Introduction

Over 10,000 facilities across the USA emit from 1 to 10,000 lb of lead particulates annually [1] contaminating local air and soil. The current blood lead threshold for toxicity is 10 μg/dL; however, increasing numbers of studies suggest that low-level environmental lead exposure yielding child blood lead levels consistently below 10 μg/dL are associated with neurocognitive and motor deficits [2]. Children living in lower socio-economic conditions are at exponentially higher risk of lead exposure [3] suggesting a major health disparity with life-long implications [4].

Understanding neurotoxic risk in cases of chronic low-level lead exposure requires wide-scale testing and monitoring. Convenient, cost-effective devices that can provide rapid, valid, and reliable low-level blood lead quantitation are needed. The portable LeadCare® System (LCS) anodic stripping voltammetry-based point-of-care device provides one option (ESA, Inc., Chelmsford, MA, USA). With a lower detection limit of 1.4 μg/dL, this convenient low-cost device offers an attractive possibility for studies of chronic low-level lead exposure.

In clinical field trials conducted by ESA Biosciences (product insert information), the correlation of the LCS device and graphite furnace atomic absorption spectroscopy (GFAAS) reference method was 0.979 overall.

Results from independent studies comparing LCS to GFAAS have varied. In a study of 208 paired blood samples obtained from lead-exposed industry employees [5], LCS values indicated a positive bias. For values ≤10 μg/dL (16/208) the mean difference was 3.41 μg/dL (±7.61); for values >10 μg/dL, the difference was substantially less (mean difference = 0.57, SD ±5.35). When method differences were plotted against GFAAS mean values, 95% of differences fell within ±11 μg/dL; linear regression yielded an r 2 = 0.67. Another study of 76 paired samples comparing LCS to GFAAS [6], reported r = 0.95 (r 2 = 0.90) overall for blood lead levels between 1.3 and 55 μg/dL; for blood lead values between 0 and 15 μg/dL (n = 31) the correlation was substantially lower, r = 0.697 (r 2 = 0.486). In addition, overall the 76 blood lead levels determined by LCS were significantly lower than those obtained via GFAAS (t = −7.73, p < 0.001). These results were noted to be consistent with an earlier study that reported overall lower mean blood lead levels for LCS as compared with GFAAS [7]. In another study of pregnant women and neonates comparing LCS to GFAAS [8], 95% of whom had blood lead levels below 10 μg/dL; no correlation between methods was found.

Thus, comparison studies have used GFAAS as the “gold-standard” method. ICP-MS, a relatively newer detection method, may offer several advantages over GFAAS. ICP-MS has greater dynamic range and sample throughput is approximately twice that of GFAAS. Additionally, matrix interference is reduced in ICP-MS, reproducibility is dramatically improved, and less sample is required for analyses.
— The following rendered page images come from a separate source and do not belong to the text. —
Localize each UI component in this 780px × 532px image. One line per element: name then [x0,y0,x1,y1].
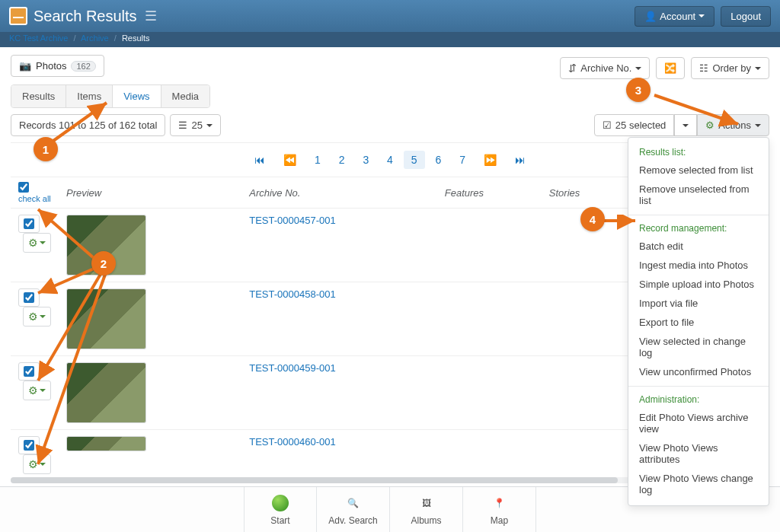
caret-down-icon [635,67,641,70]
action-import-file[interactable]: Import via file [628,294,769,313]
svg-line-1 [38,209,99,263]
col-stories: Stories [542,177,630,209]
annotation-arrow [30,266,122,472]
app-logo-icon [9,7,27,25]
archive-no-link[interactable]: TEST-0000459-001 [249,362,335,374]
photo-icon: 📷 [19,60,31,72]
action-simple-upload[interactable]: Simple upload into Photos [628,275,769,294]
svg-line-0 [53,103,107,141]
account-button[interactable]: 👤 Account [635,6,714,27]
actions-dropdown: Results list: Remove selected from list … [628,137,769,506]
annotation-2: 2 [91,251,116,276]
page-number[interactable]: 2 [331,151,353,169]
page-number[interactable]: 1 [307,151,328,169]
annotation-3: 3 [626,78,651,102]
archive-no-link[interactable]: TEST-0000460-001 [249,436,335,448]
top-navbar: Search Results ☰ 👤 Account Logout [0,0,780,32]
per-page-button[interactable]: ☰ 25 [170,114,220,136]
page-first-icon[interactable]: ⏮ [247,151,273,169]
crumb-item[interactable]: KC Test Archive [9,33,68,43]
tab-media[interactable]: Media [161,85,209,107]
account-label: Account [660,11,695,22]
action-view-unconfirmed[interactable]: View unconfirmed Photos [628,362,769,381]
page-number[interactable]: 6 [427,151,449,169]
dropdown-group-label: Results list: [628,144,769,161]
crumb-item-current: Results [122,33,150,43]
col-features: Features [437,177,542,209]
globe-icon [270,493,290,513]
bottombar-label: Albums [411,515,441,526]
caret-down-icon [755,67,761,70]
logout-label: Logout [730,11,761,22]
caret-down-icon [755,124,761,127]
action-export-file[interactable]: Export to file [628,313,769,332]
sort-label: Archive No. [580,62,631,74]
svg-line-5 [654,95,738,124]
sort-archive-no-button[interactable]: ⇵ Archive No. [560,57,650,79]
magnifier-icon: 🔍 [344,493,363,513]
dropdown-divider [628,386,769,387]
sort-icon: ⇵ [568,62,577,74]
caret-down-icon [206,124,213,127]
page-number[interactable]: 7 [452,151,473,169]
shuffle-button[interactable]: 🔀 [656,57,685,79]
page-number-current[interactable]: 5 [404,151,425,169]
bottombar-start[interactable]: Start [244,487,317,532]
pin-icon: 📍 [490,493,510,513]
page-title: Search Results [34,8,137,25]
album-icon: 🖼 [417,493,436,513]
bottombar-map[interactable]: 📍 Map [463,487,536,532]
shuffle-icon: 🔀 [664,62,676,74]
page-prev-icon[interactable]: ⏪ [276,151,304,169]
logout-button[interactable]: Logout [721,6,771,27]
order-by-label: Order by [712,62,751,74]
order-by-button[interactable]: ☷ Order by [691,57,769,79]
per-page-value: 25 [191,119,202,131]
page-number[interactable]: 4 [379,151,401,169]
annotation-arrow [46,99,122,145]
bottombar-adv-search[interactable]: 🔍 Adv. Search [317,487,390,532]
dropdown-group-label: Administration: [628,391,769,408]
bottombar-label: Map [491,515,508,526]
menu-icon[interactable]: ☰ [145,8,157,24]
breadcrumb: KC Test Archive / Archive / Results [0,32,780,47]
action-batch-edit[interactable]: Batch edit [628,237,769,256]
action-view-change-log-views[interactable]: View Photo Views change log [628,469,769,499]
dropdown-divider [628,215,769,215]
crumb-item[interactable]: Archive [81,33,109,43]
svg-line-4 [38,270,107,464]
caret-down-icon [698,14,705,18]
entity-tab-count: 162 [71,61,95,72]
annotation-1: 1 [34,137,58,161]
archive-no-link[interactable]: TEST-0000457-001 [249,215,335,226]
entity-tab-label: Photos [36,60,66,72]
archive-no-link[interactable]: TEST-0000458-001 [249,288,335,300]
page-number[interactable]: 3 [355,151,376,169]
action-edit-archive-view[interactable]: Edit Photo Views archive view [628,408,769,438]
action-remove-selected[interactable]: Remove selected from list [628,161,769,180]
list-icon: ☷ [699,62,708,74]
bottombar-albums[interactable]: 🖼 Albums [390,487,463,532]
col-archive-no: Archive No. [241,177,437,209]
bottombar-label: Adv. Search [328,515,377,526]
check-icon: ☑ [603,119,612,131]
user-icon: 👤 [644,11,657,22]
annotation-arrow [651,88,750,133]
action-view-attributes[interactable]: View Photo Views attributes [628,438,769,469]
col-preview: Preview [59,177,241,209]
page-last-icon[interactable]: ⏭ [507,151,533,169]
dropdown-group-label: Record management: [628,220,769,237]
action-remove-unselected[interactable]: Remove unselected from list [628,180,769,210]
list-icon: ☰ [178,119,187,131]
action-view-change-log[interactable]: View selected in change log [628,332,769,362]
action-ingest-media[interactable]: Ingest media into Photos [628,256,769,275]
check-all-checkbox[interactable] [18,182,29,193]
check-all-label[interactable]: check all [18,194,51,203]
entity-tab-photos[interactable]: 📷 Photos 162 [11,55,104,77]
page-next-icon[interactable]: ⏩ [476,151,504,169]
bottombar-label: Start [270,515,289,526]
annotation-4: 4 [580,207,605,231]
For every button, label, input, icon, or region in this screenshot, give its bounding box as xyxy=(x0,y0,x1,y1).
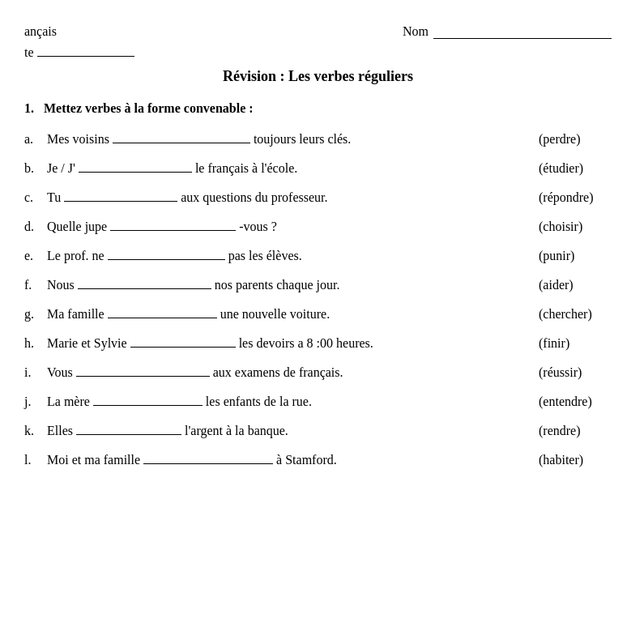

Moreover, most past comparison studies relied on correlation and group comparison methods. The limitations of these statistical approaches for examining the comparability of methods have been described [9]. For example, a comparison of means (e.g., paired t test or Wilcoxin non-parametric test) may suggest that the method means do not differ significantly; however, similar mean values can result from pairs of measurements that differ broadly. For this reason, a non-significant difference between method means does not provide a measure of method comparability. A correlation coefficient is also problematic for comparison of methods. A correlation coefficient indicates only the amount of numeric agreement between two groups of numbers, not the amount of difference between pairs of values. Correlation cannot reveal bias; and the magnitude of the correlation coefficient (r) is strongly influenced by the range of values under consideration, that is, smaller ranges tend to produce smaller r values. Moreover, the significance test for correlation is based on the hypothesis that the population r is zero; this hypothesis is irrelevant to the question of whether methods have sufficient agreement [9].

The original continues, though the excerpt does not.